At a high level, I'm confused why the GPT is treating it exactly the same as a end of text token. You would think if there is something wrong with the encoding, it would instead treat it as a normal token, not exactly the same as the end of text token?

Do you add your special_tokens before finetune? you could add it in train.py after load 'meta.pkl'

nashcaps2255 commented 1 year ago

No I didn't, I will try this.

I was under, perhaps the false, impression that with enough examples the GPT would 'learn' the token.

VatsaDev commented 1 year ago

@nashcaps2255

You are not under a false impression, You Probably can do the above task, but it depends a lot on your model, hyperparameters, and dataset size.
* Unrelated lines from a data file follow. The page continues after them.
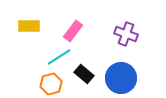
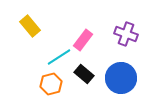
yellow rectangle: moved 1 px right; rotated 50 degrees clockwise
pink rectangle: moved 10 px right, 9 px down
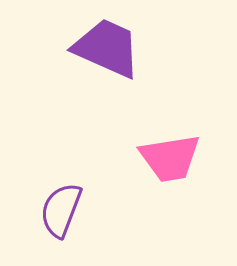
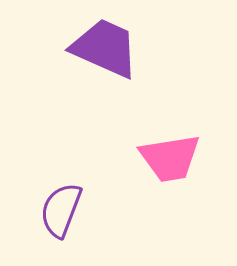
purple trapezoid: moved 2 px left
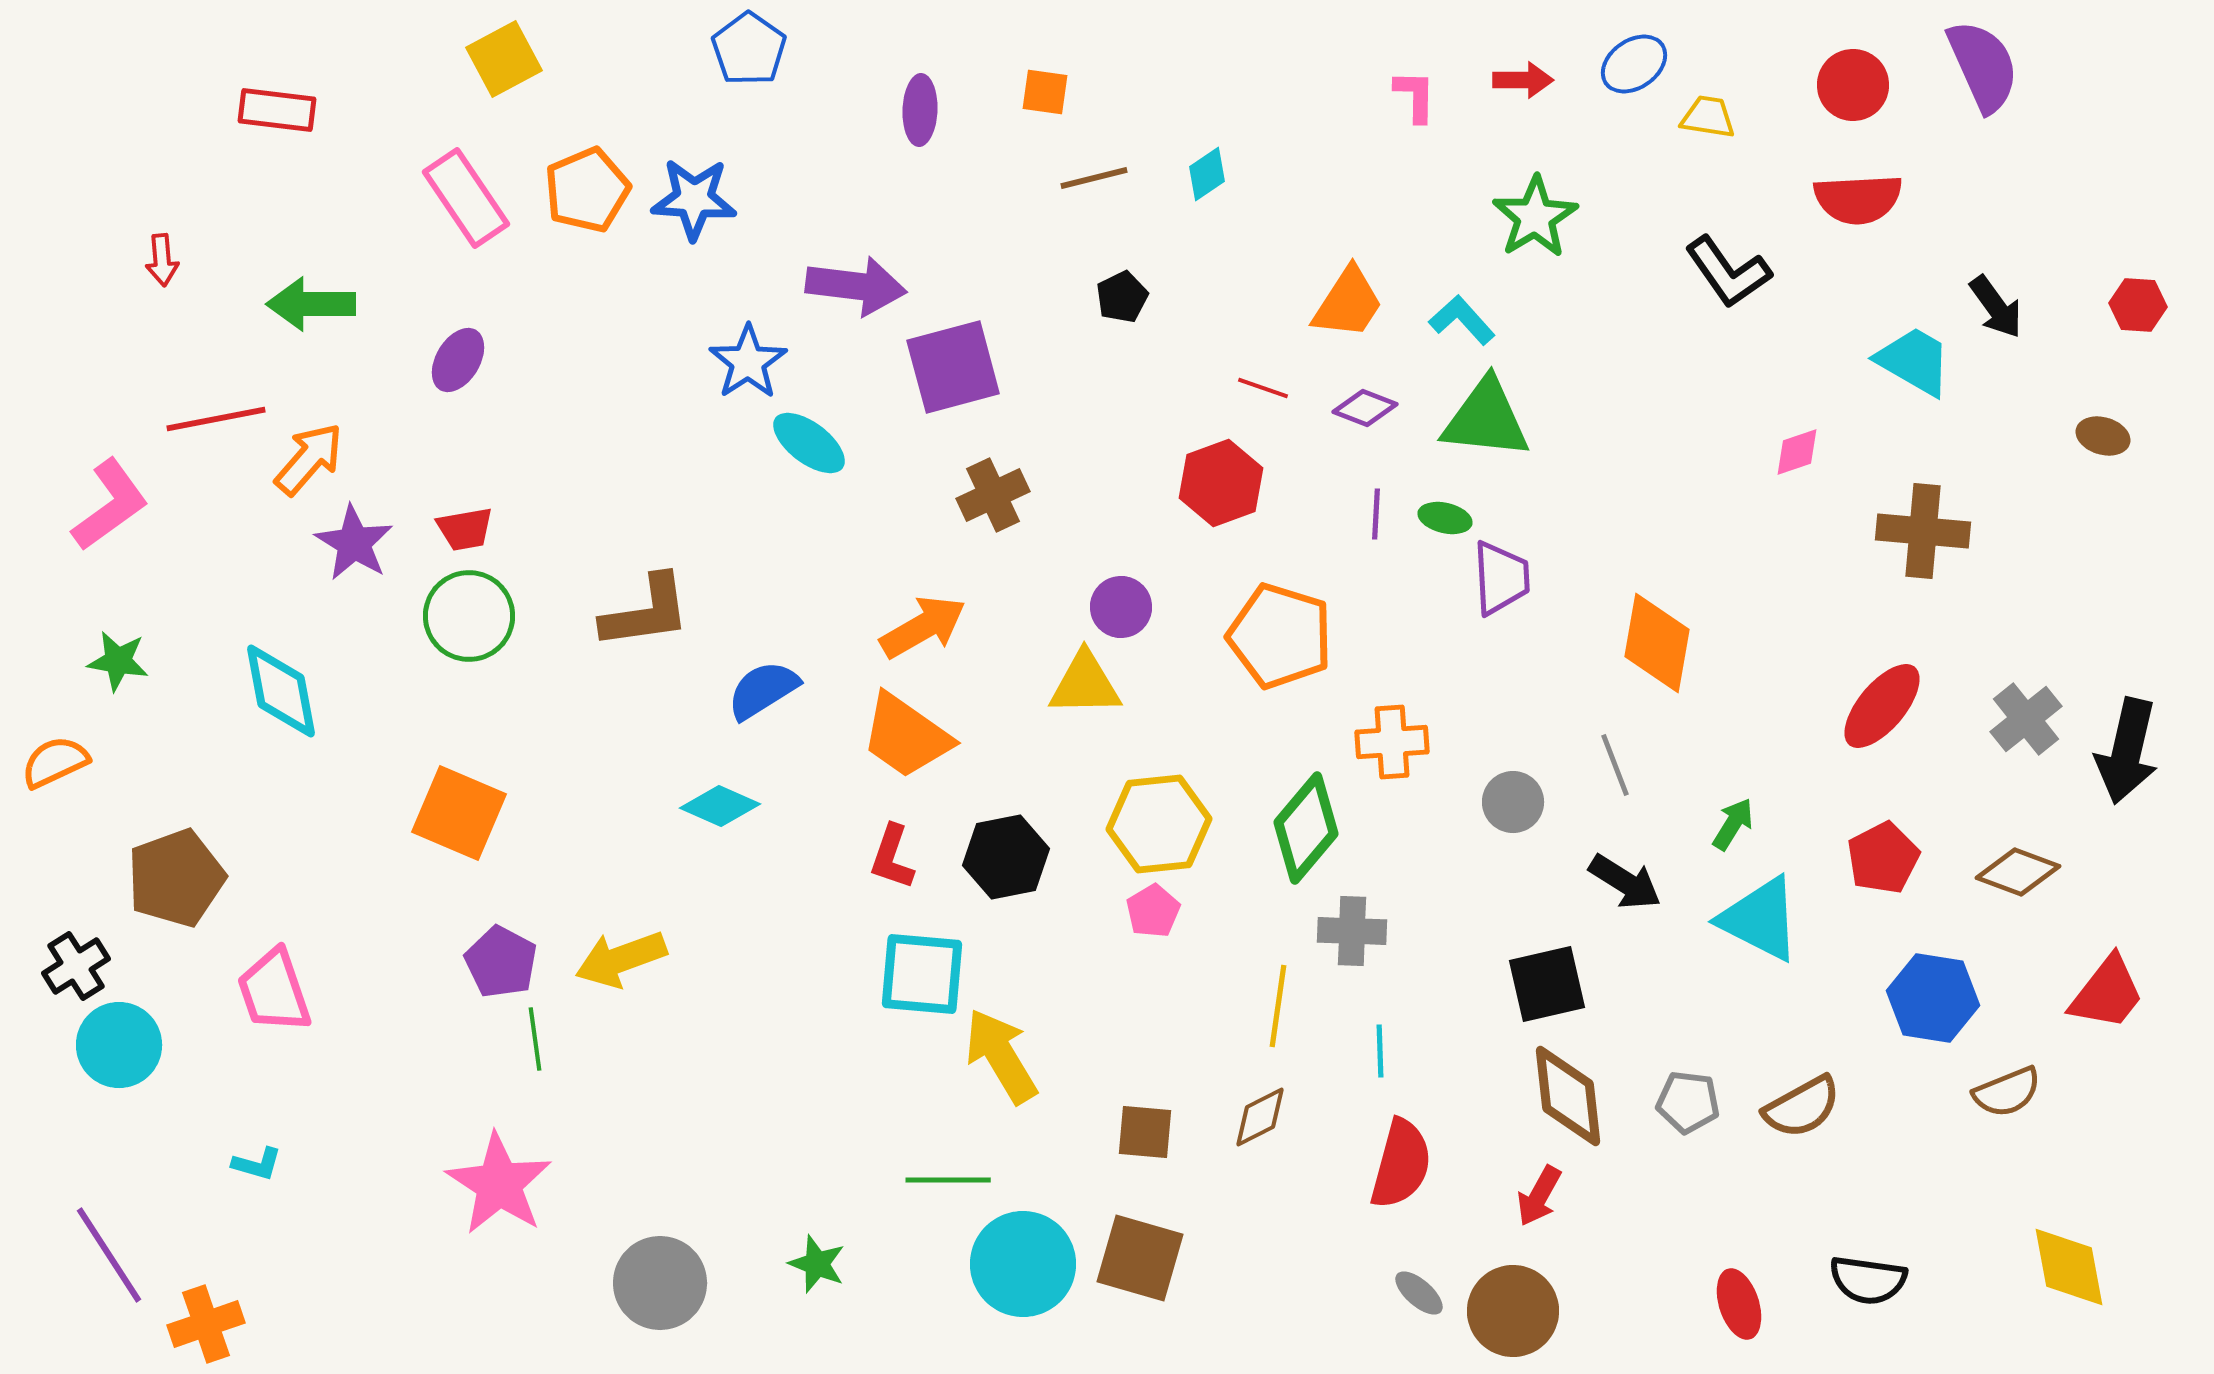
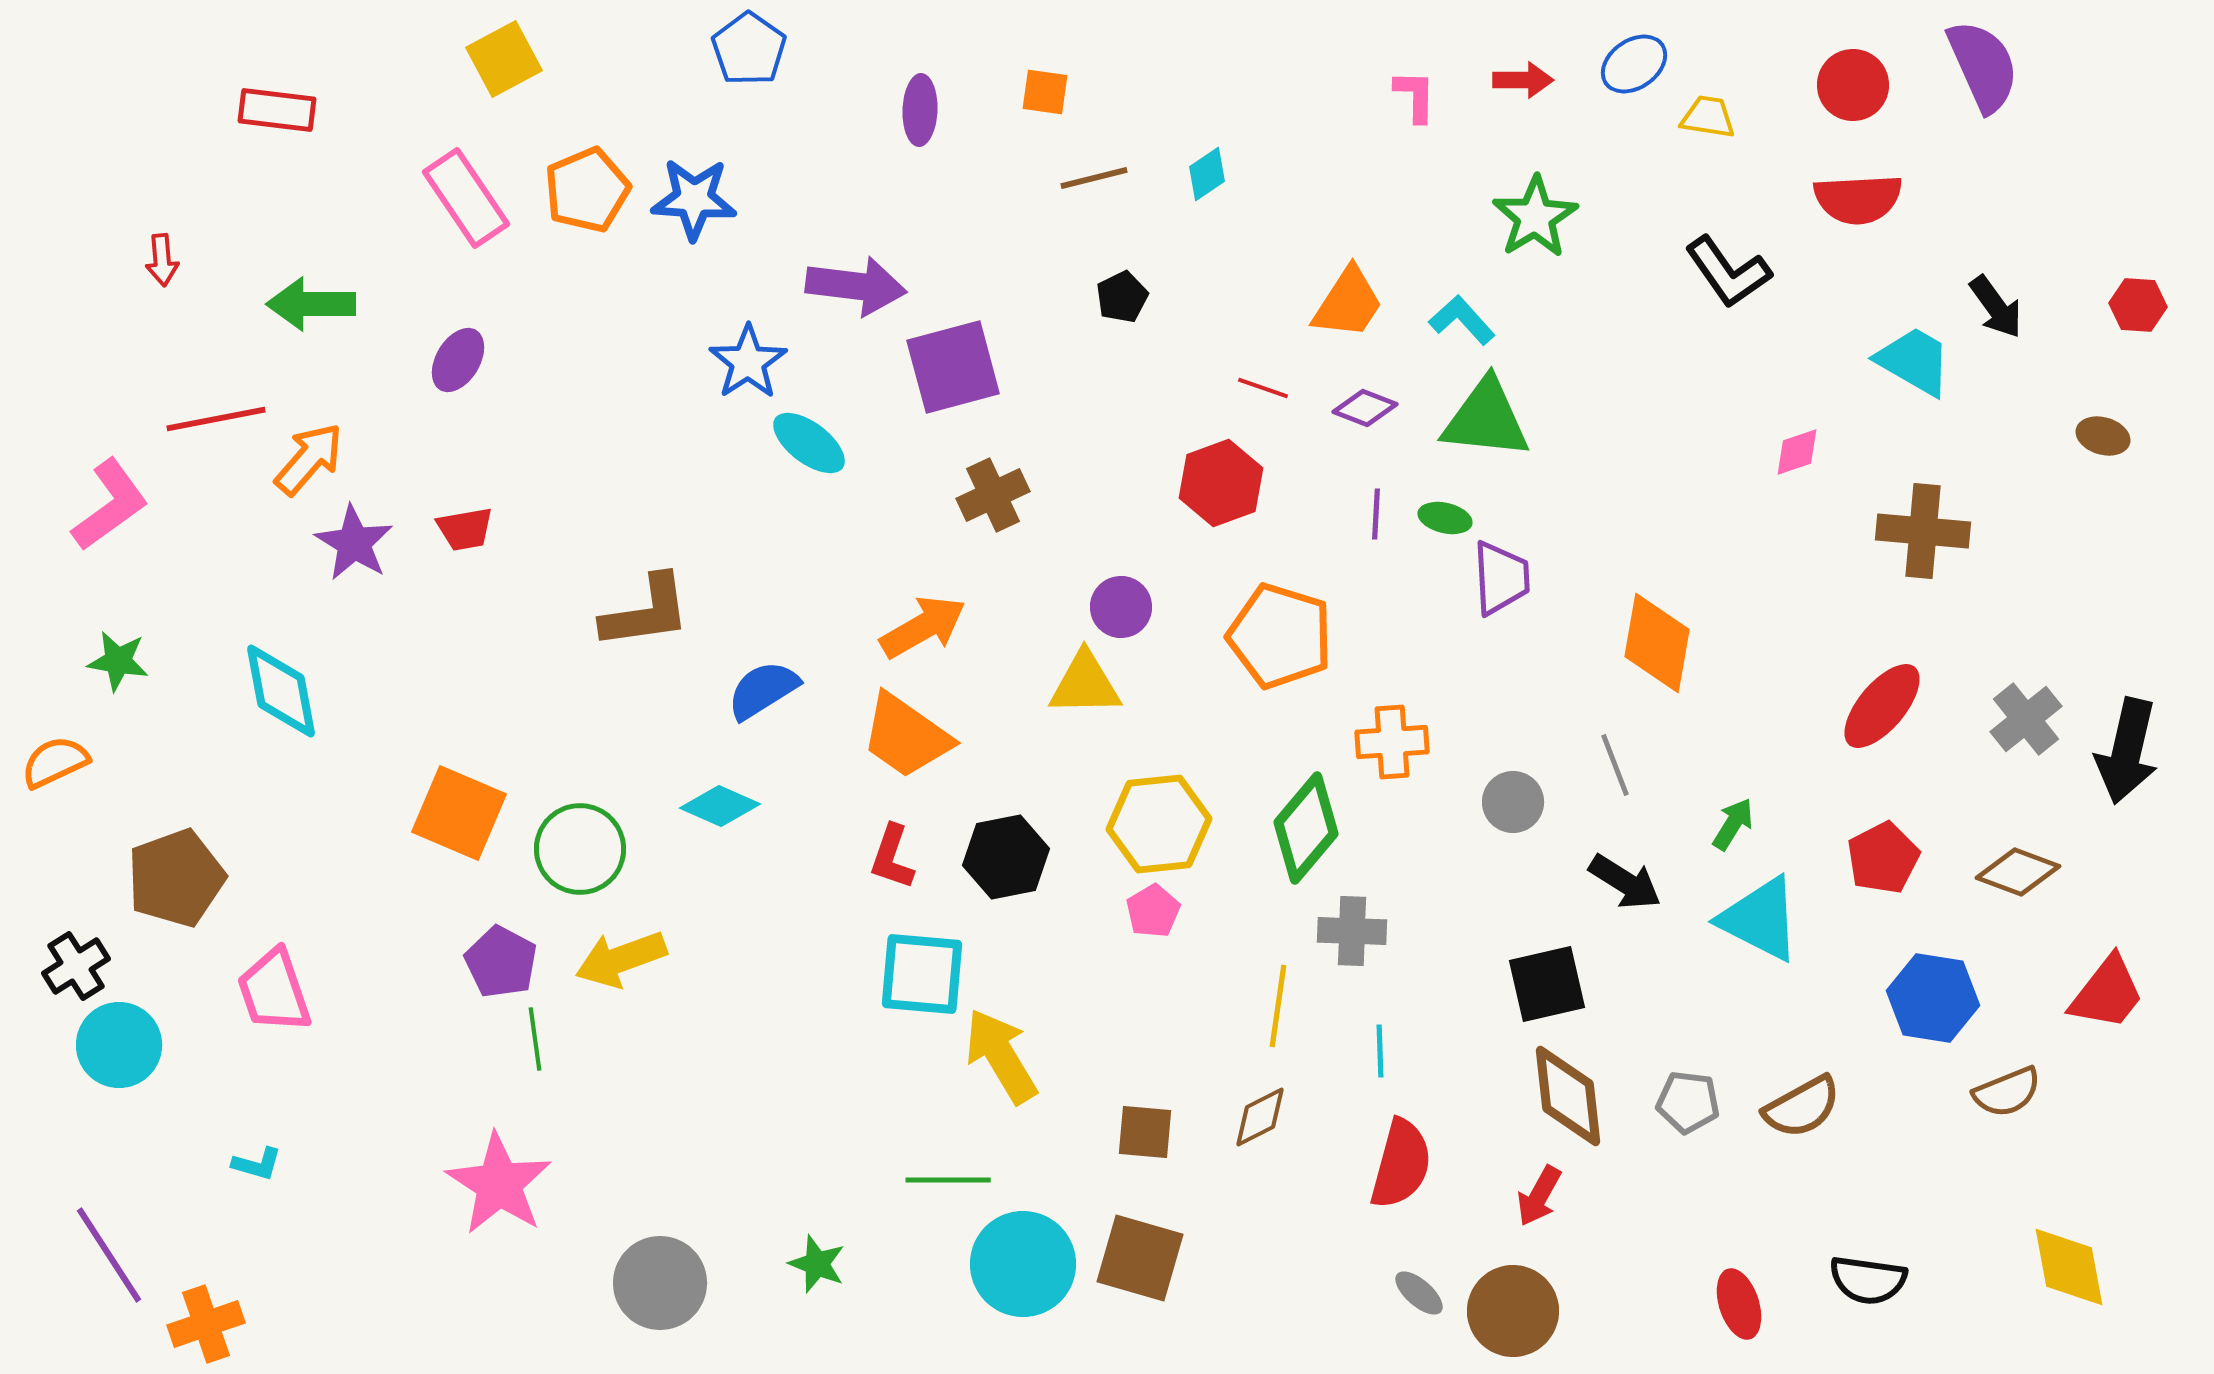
green circle at (469, 616): moved 111 px right, 233 px down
I have a Conversational Model Based off NanoGPT, with the same model as you, gpt2-medium, and I use the tokens <human> <bot> and <endOfText>

the model doesn't really treat one token like another, although my tokens probably show up way more than your tokens. definitely try increasing and maybe try using GPT2-XL. Its most likely a problem with dataset size, when I first started training on a small dataset, I had the same issue, but as I increased the dataset size, the problem disappeared

joHussien commented 8 months ago

@nashcaps2255 I hope my message finds you well and safe. I am approaching very similar application to what you were trying to do but I am facing some problems. Have you been able to solve your problems and fine tune it for summarization? Thank you

kbmmoran commented 7 months ago

Hey, different account same person :)

But yes I was, the issue was with my dataset, the data I was using wasn't enough of a 1-to-1 summary, once I added outside data (i.e. a large summary dataset) to the model finetuning, it was able to quite effectively learn the task.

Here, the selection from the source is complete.